◆ Work item
With all images omitted, write out the records word for word.
Records START
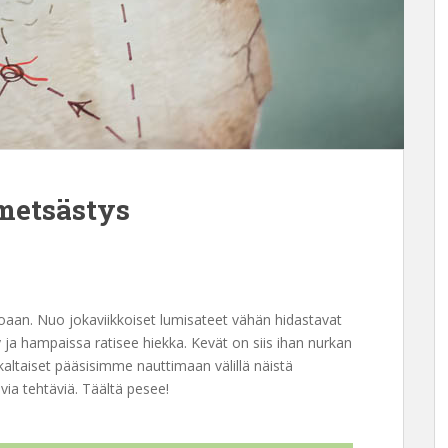
metsästys
uloaan. Nuo jokaviikkoiset lumisateet vähän hidastavat
ly ja hampaissa ratisee hiekka. Kevät on siis ihan nurkan
kaltaiset pääsisimme nauttimaan välillä näistä
ivia tehtäviä. Täältä pesee!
Records END
◆ Exercise output
metsästys
uloaan. Nuo jokaviikkoiset lumisateet vähän hidastavat
ly ja hampaissa ratisee hiekka. Kevät on siis ihan nurkan
kaltaiset pääsisimme nauttimaan välillä näistä
ivia tehtäviä. Täältä pesee!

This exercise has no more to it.